C44B-05:
Oceanic Boundary Conditions for Jakobshavn Glacier: Variability and Renewal of Ilulissat Icefjord Waters, 2001-2014

Thursday, 18 December 2014: 5:00 PM
Carl V Gladish1, David M Holland2, Aqqalu Rosing-Asvid3, Jane Behrens4 and Jesper Boje4, (1)Massachusetts Institute of Technology, EAPS, Cambridge, MA, United States, (2)New York University, New York, NY, United States, (3)Greenland Institute of Natural Resources, Nuuk, Greenland, (4)Technical University of Denmark AQUA, Charlottenlund, Denmark
Abstract:
Jakobshavn Glacier, West Greenland, has responded to temperature changes in Ilulissat Icefjord, into which it terminates. We collected hydrographic observations inside this silled fjord and from adjacent Disko Bay between 2001 and 2014. In the fjord basin, the summer mean temperature was 2.8 C from 2009 to 2013, excluding 2010, when it was 1 C cooler. Despite this variability, summer potential densities in the basin were in the narrow range 27.20 ≤ σθ≤ 27.31 and basin water properties matched those of Disko Bay in this density layer each summer. This relation has likely held since at least 1980, implying that basin waters from 2009 and 2011-2013 were similar to those in 1998 and 1999, when Jakobshavn Glacier began to retreat, while basin waters as cool as in 2010 were likely last present in the 1980s.

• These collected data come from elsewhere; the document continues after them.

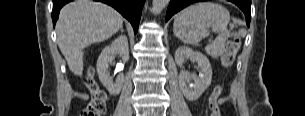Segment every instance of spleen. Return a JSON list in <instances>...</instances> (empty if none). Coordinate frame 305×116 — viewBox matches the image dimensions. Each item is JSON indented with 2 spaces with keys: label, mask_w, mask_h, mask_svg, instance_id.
Masks as SVG:
<instances>
[{
  "label": "spleen",
  "mask_w": 305,
  "mask_h": 116,
  "mask_svg": "<svg viewBox=\"0 0 305 116\" xmlns=\"http://www.w3.org/2000/svg\"><path fill=\"white\" fill-rule=\"evenodd\" d=\"M230 15L223 6L212 2H200L180 11L174 21V33L184 43L197 45L212 32L222 34L226 31ZM224 45L221 36L213 43L214 48Z\"/></svg>",
  "instance_id": "1"
}]
</instances>
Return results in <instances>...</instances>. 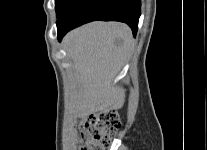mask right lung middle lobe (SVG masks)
Returning <instances> with one entry per match:
<instances>
[{
	"instance_id": "dd1d6c3e",
	"label": "right lung middle lobe",
	"mask_w": 207,
	"mask_h": 150,
	"mask_svg": "<svg viewBox=\"0 0 207 150\" xmlns=\"http://www.w3.org/2000/svg\"><path fill=\"white\" fill-rule=\"evenodd\" d=\"M71 0H55L56 15L61 13V11L70 3Z\"/></svg>"
}]
</instances>
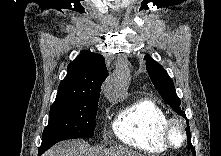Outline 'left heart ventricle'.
<instances>
[{"label":"left heart ventricle","instance_id":"b2bd125f","mask_svg":"<svg viewBox=\"0 0 221 156\" xmlns=\"http://www.w3.org/2000/svg\"><path fill=\"white\" fill-rule=\"evenodd\" d=\"M172 140L175 144H180L182 141V132L180 128L175 127L172 131Z\"/></svg>","mask_w":221,"mask_h":156}]
</instances>
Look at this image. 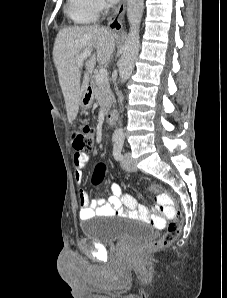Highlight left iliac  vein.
<instances>
[{
    "instance_id": "1",
    "label": "left iliac vein",
    "mask_w": 227,
    "mask_h": 298,
    "mask_svg": "<svg viewBox=\"0 0 227 298\" xmlns=\"http://www.w3.org/2000/svg\"><path fill=\"white\" fill-rule=\"evenodd\" d=\"M121 166L123 169H125L127 171H135L136 170V167L132 162L131 154L129 152H126L124 154V157L121 161Z\"/></svg>"
}]
</instances>
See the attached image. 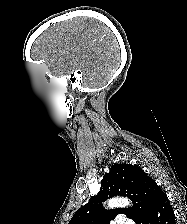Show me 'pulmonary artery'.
<instances>
[{
  "instance_id": "pulmonary-artery-1",
  "label": "pulmonary artery",
  "mask_w": 187,
  "mask_h": 224,
  "mask_svg": "<svg viewBox=\"0 0 187 224\" xmlns=\"http://www.w3.org/2000/svg\"><path fill=\"white\" fill-rule=\"evenodd\" d=\"M118 224H135L133 220L120 217L117 221Z\"/></svg>"
}]
</instances>
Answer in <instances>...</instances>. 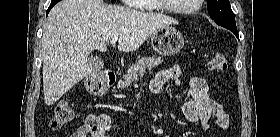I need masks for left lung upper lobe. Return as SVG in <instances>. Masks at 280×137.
<instances>
[{
    "label": "left lung upper lobe",
    "mask_w": 280,
    "mask_h": 137,
    "mask_svg": "<svg viewBox=\"0 0 280 137\" xmlns=\"http://www.w3.org/2000/svg\"><path fill=\"white\" fill-rule=\"evenodd\" d=\"M207 4L210 17L218 25L227 29H237L229 0H208Z\"/></svg>",
    "instance_id": "obj_1"
}]
</instances>
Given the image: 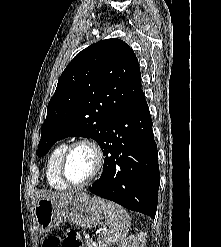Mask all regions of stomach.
<instances>
[{
  "mask_svg": "<svg viewBox=\"0 0 221 247\" xmlns=\"http://www.w3.org/2000/svg\"><path fill=\"white\" fill-rule=\"evenodd\" d=\"M105 200L78 193L64 199H39L35 205V219L41 232H49L62 222L85 228L97 226L103 219Z\"/></svg>",
  "mask_w": 221,
  "mask_h": 247,
  "instance_id": "1",
  "label": "stomach"
}]
</instances>
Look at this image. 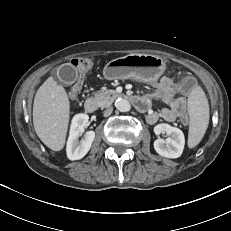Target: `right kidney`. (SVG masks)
<instances>
[{
  "label": "right kidney",
  "mask_w": 231,
  "mask_h": 231,
  "mask_svg": "<svg viewBox=\"0 0 231 231\" xmlns=\"http://www.w3.org/2000/svg\"><path fill=\"white\" fill-rule=\"evenodd\" d=\"M88 119L89 117L87 114H77L72 119L66 147L67 157L70 160L82 159L91 148L95 138L94 131H87L82 139H79L84 133V128L87 125Z\"/></svg>",
  "instance_id": "right-kidney-1"
}]
</instances>
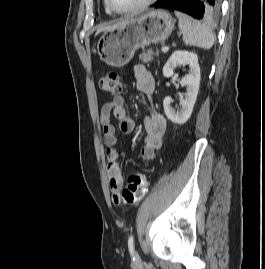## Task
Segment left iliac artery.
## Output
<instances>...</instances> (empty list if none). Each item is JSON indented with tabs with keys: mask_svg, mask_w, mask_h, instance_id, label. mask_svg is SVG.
I'll return each instance as SVG.
<instances>
[{
	"mask_svg": "<svg viewBox=\"0 0 265 269\" xmlns=\"http://www.w3.org/2000/svg\"><path fill=\"white\" fill-rule=\"evenodd\" d=\"M128 248H129L130 253L133 254V250H134V236L133 235H131L128 239Z\"/></svg>",
	"mask_w": 265,
	"mask_h": 269,
	"instance_id": "obj_1",
	"label": "left iliac artery"
}]
</instances>
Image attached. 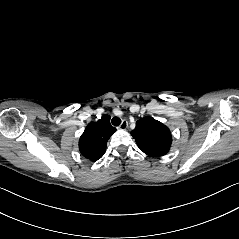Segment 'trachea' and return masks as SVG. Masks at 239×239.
I'll return each instance as SVG.
<instances>
[{
	"label": "trachea",
	"instance_id": "trachea-1",
	"mask_svg": "<svg viewBox=\"0 0 239 239\" xmlns=\"http://www.w3.org/2000/svg\"><path fill=\"white\" fill-rule=\"evenodd\" d=\"M111 122H112V124H113L114 126H118V125L121 124V119L118 118V117H114V118L111 120Z\"/></svg>",
	"mask_w": 239,
	"mask_h": 239
}]
</instances>
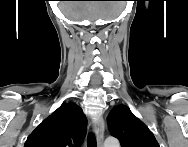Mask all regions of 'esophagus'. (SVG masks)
Returning <instances> with one entry per match:
<instances>
[{
  "instance_id": "34e87169",
  "label": "esophagus",
  "mask_w": 188,
  "mask_h": 147,
  "mask_svg": "<svg viewBox=\"0 0 188 147\" xmlns=\"http://www.w3.org/2000/svg\"><path fill=\"white\" fill-rule=\"evenodd\" d=\"M92 125L94 132L96 134L98 147H102L104 140V129H105L103 118L101 116L95 117L92 121Z\"/></svg>"
}]
</instances>
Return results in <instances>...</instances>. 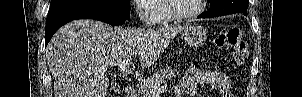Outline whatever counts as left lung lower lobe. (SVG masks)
<instances>
[{
	"label": "left lung lower lobe",
	"mask_w": 302,
	"mask_h": 97,
	"mask_svg": "<svg viewBox=\"0 0 302 97\" xmlns=\"http://www.w3.org/2000/svg\"><path fill=\"white\" fill-rule=\"evenodd\" d=\"M220 16L216 13H212L210 12V10H208L207 12L202 13L200 16H198V18H212V17H217Z\"/></svg>",
	"instance_id": "1"
}]
</instances>
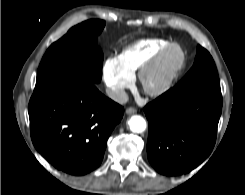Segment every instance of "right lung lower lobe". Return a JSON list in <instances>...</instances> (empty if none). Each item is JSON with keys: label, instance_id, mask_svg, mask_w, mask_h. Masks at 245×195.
Here are the masks:
<instances>
[{"label": "right lung lower lobe", "instance_id": "1", "mask_svg": "<svg viewBox=\"0 0 245 195\" xmlns=\"http://www.w3.org/2000/svg\"><path fill=\"white\" fill-rule=\"evenodd\" d=\"M123 113V107L101 94L92 81L64 83L32 95V142L55 168L84 175L102 162L107 139Z\"/></svg>", "mask_w": 245, "mask_h": 195}]
</instances>
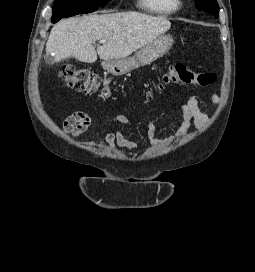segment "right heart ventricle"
<instances>
[{
  "label": "right heart ventricle",
  "mask_w": 255,
  "mask_h": 272,
  "mask_svg": "<svg viewBox=\"0 0 255 272\" xmlns=\"http://www.w3.org/2000/svg\"><path fill=\"white\" fill-rule=\"evenodd\" d=\"M138 6L141 10L166 16L176 13L180 8L179 0H138Z\"/></svg>",
  "instance_id": "right-heart-ventricle-1"
}]
</instances>
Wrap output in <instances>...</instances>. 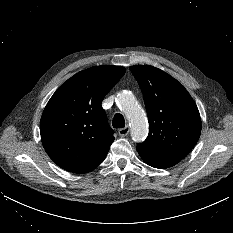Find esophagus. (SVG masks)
<instances>
[{
	"mask_svg": "<svg viewBox=\"0 0 233 233\" xmlns=\"http://www.w3.org/2000/svg\"><path fill=\"white\" fill-rule=\"evenodd\" d=\"M129 131H130L129 126H126L124 128L119 129L118 133L121 137H125L128 135Z\"/></svg>",
	"mask_w": 233,
	"mask_h": 233,
	"instance_id": "34e87169",
	"label": "esophagus"
}]
</instances>
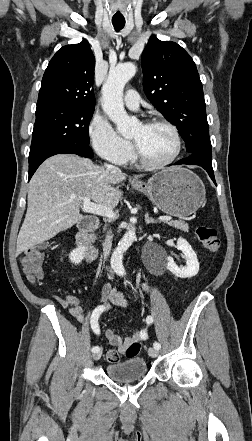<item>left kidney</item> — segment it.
<instances>
[{
	"instance_id": "obj_1",
	"label": "left kidney",
	"mask_w": 252,
	"mask_h": 441,
	"mask_svg": "<svg viewBox=\"0 0 252 441\" xmlns=\"http://www.w3.org/2000/svg\"><path fill=\"white\" fill-rule=\"evenodd\" d=\"M177 248L183 252L186 266L179 267L172 257H168L167 269L180 278H191L195 276L199 271V262L191 245L184 238L180 237L177 241Z\"/></svg>"
}]
</instances>
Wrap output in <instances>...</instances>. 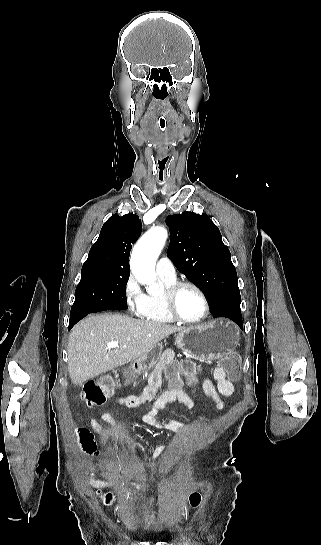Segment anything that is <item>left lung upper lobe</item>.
<instances>
[{
	"mask_svg": "<svg viewBox=\"0 0 321 545\" xmlns=\"http://www.w3.org/2000/svg\"><path fill=\"white\" fill-rule=\"evenodd\" d=\"M166 224L171 240L168 256L208 298L210 307L240 296L231 254L222 242L218 227L205 213L169 215Z\"/></svg>",
	"mask_w": 321,
	"mask_h": 545,
	"instance_id": "obj_1",
	"label": "left lung upper lobe"
}]
</instances>
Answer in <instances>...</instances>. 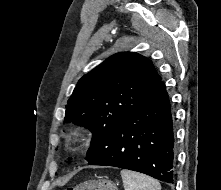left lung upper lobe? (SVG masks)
Segmentation results:
<instances>
[{
    "mask_svg": "<svg viewBox=\"0 0 221 190\" xmlns=\"http://www.w3.org/2000/svg\"><path fill=\"white\" fill-rule=\"evenodd\" d=\"M160 81L152 63L134 52L111 56L78 81L64 121L92 131L88 162L107 147L114 128L143 103Z\"/></svg>",
    "mask_w": 221,
    "mask_h": 190,
    "instance_id": "left-lung-upper-lobe-1",
    "label": "left lung upper lobe"
}]
</instances>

The 2010 basin temperature anomaly reflected larger-scale advection into Disko Bay, not local weather variability. This anomaly also shows that Ilulissat Icefjord basin waters were renewed annually or faster. Mooring time series and data from instrumented seals and halibut did not capture the 2010 anomaly but show that the basin and Disko Bay bottom temperatures vary little sub-annually, outside of summer, while fjord velocity profiles from summer 2013 imply a basin renewal timescale of about one month. Model simulations indicate that subglacial discharge from Jakobshavn Glacier could drive renewal of the fjord basin over a single summer, while baroclinic forcing from outside the fjord can not, due to the sill at the mouth. The silled nature of Ilulissat Icefjord therefore makes its renewal dynamics different from Sermilik Fjord, in east Greenland, which is rapidly renewed by external forcing.